Commonwealth commits $50m to COVAX

By Shannon Jenkins

Thursday June 3, 2021

The PM announced major changes to Australia’s vaccination rollout and quarantine system following a late-night national cabinet meeting. (AAP Image/Dan Himbrechts)

The federal government will commit an additional $50 million to the World Health Organisation’s COVAX initiative, which aims to provide low and middle-income countries with COVID-19 vaccines.

Australia has contributed a total of $130 million to COVAX Advance Market Commitment (COVAX AMC).

In a joint statement on Thursday, Prime Minister Scott Morrison and ministers Marise Payne and Zed Seselja said the additional contribution would help COVAX achieve its goal of vaccinating 30% of populations of AMC countries. COVAX originally set a target of 20%.

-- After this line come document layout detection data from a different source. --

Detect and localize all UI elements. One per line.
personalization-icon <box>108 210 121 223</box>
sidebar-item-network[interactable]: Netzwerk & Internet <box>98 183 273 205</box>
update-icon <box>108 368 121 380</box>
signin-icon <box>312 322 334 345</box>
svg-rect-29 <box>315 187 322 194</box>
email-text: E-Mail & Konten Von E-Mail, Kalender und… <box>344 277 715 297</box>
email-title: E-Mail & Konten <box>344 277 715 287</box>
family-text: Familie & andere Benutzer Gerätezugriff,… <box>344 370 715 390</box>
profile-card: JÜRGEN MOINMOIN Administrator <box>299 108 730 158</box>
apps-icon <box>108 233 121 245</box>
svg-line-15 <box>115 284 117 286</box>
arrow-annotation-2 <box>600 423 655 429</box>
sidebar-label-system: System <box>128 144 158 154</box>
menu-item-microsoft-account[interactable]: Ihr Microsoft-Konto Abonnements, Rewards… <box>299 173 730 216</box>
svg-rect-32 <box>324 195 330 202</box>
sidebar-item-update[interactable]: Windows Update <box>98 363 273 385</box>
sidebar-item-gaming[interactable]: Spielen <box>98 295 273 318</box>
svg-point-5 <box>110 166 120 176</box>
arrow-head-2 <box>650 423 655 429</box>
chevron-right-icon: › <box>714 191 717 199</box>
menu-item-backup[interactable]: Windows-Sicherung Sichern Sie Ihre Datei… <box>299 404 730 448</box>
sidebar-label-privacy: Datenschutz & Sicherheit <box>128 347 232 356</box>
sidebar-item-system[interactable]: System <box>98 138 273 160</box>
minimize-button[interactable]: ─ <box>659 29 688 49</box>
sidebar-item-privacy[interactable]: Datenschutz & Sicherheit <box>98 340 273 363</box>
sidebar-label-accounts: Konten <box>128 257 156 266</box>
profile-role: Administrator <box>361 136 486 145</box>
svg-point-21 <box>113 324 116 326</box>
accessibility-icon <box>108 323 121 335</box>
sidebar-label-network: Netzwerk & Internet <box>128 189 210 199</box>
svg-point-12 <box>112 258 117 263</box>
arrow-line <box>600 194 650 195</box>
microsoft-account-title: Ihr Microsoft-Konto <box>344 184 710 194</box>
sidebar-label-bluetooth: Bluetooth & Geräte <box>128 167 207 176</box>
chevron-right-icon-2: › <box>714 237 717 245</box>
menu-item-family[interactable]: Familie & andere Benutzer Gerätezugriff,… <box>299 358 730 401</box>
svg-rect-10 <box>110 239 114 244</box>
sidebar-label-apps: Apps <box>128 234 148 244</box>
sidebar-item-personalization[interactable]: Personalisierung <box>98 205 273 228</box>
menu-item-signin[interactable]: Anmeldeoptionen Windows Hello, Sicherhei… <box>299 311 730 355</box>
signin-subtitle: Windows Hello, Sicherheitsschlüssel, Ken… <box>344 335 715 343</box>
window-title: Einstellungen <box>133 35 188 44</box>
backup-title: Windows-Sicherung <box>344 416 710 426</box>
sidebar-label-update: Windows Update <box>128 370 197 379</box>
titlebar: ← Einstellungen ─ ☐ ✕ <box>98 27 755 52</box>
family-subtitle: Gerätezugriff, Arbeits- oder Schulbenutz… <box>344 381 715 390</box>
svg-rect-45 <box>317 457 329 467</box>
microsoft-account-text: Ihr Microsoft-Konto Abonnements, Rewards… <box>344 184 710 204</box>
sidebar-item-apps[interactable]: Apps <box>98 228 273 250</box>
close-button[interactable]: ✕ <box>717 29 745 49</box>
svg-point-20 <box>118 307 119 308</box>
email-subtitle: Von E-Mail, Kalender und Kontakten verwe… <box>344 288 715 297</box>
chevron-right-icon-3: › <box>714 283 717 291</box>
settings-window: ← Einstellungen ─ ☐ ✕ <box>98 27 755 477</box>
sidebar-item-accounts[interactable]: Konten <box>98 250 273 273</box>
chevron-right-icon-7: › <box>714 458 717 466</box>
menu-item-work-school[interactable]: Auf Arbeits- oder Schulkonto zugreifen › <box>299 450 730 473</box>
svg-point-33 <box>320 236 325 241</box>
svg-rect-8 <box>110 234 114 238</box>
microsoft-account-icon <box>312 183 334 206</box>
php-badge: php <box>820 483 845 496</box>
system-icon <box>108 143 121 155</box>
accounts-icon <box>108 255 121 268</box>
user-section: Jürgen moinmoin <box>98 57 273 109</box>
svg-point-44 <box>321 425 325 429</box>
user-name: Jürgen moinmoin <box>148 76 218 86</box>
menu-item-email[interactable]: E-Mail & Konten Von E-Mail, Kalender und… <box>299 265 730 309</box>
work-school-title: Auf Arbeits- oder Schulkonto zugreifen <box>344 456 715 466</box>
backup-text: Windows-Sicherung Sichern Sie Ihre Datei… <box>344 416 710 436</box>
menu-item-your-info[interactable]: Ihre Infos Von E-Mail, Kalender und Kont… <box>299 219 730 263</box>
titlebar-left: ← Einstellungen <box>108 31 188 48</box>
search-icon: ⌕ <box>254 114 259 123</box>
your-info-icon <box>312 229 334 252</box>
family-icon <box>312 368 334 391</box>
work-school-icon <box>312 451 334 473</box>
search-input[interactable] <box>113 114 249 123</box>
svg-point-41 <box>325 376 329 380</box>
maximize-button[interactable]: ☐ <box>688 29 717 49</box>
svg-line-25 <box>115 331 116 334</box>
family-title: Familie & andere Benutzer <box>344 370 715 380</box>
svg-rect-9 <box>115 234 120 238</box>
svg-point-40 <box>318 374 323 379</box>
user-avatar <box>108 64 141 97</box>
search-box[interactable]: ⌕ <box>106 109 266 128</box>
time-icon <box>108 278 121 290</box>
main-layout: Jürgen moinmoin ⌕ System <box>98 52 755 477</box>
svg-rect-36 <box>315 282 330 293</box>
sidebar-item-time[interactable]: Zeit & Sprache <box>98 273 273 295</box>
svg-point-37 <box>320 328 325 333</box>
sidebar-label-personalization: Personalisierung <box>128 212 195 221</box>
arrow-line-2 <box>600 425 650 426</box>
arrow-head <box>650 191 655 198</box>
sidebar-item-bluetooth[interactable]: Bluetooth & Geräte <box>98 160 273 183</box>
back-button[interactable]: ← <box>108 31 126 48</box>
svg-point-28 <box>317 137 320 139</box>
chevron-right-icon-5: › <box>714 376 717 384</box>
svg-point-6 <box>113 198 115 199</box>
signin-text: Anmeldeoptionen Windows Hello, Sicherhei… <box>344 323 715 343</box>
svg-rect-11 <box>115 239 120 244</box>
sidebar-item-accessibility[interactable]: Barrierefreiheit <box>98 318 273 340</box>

“Our neighbours in the Pacific and Southeast Asia have now received more than 13 million doses from COVAX, with more deliveries planned. These vaccines are being prioritised for high-risk individuals, health workers, frontline personnel and vulnerable groups,” they said.

“Australia’s contribution will assist the COVAX AMC to deliver more than 1.8 billion doses worldwide, reaching at least 114 million people in Southeast Asia and the Pacific.”

Morrison, Payne and Seselja said the additional COVAX funding would complement the government’s $623 million Regional Vaccine Access and Health Security Initiative.

READ MORE: Solidarity no more. Vaccine nationalism separates the world’s haves from have-nots

Meanwhile, the People’s Vaccine Alliance — which includes organisations such as Amnesty International, Oxfam, and UNAIDS — has argued that the COVAX initiative is ‘massively failing’. It says that COVAX has delivered less than a third of the doses it had promised by the end of May.

The alliance has warned that at the current rate, it is likely to reach only 10% of people at best in developing countries by the end of the year.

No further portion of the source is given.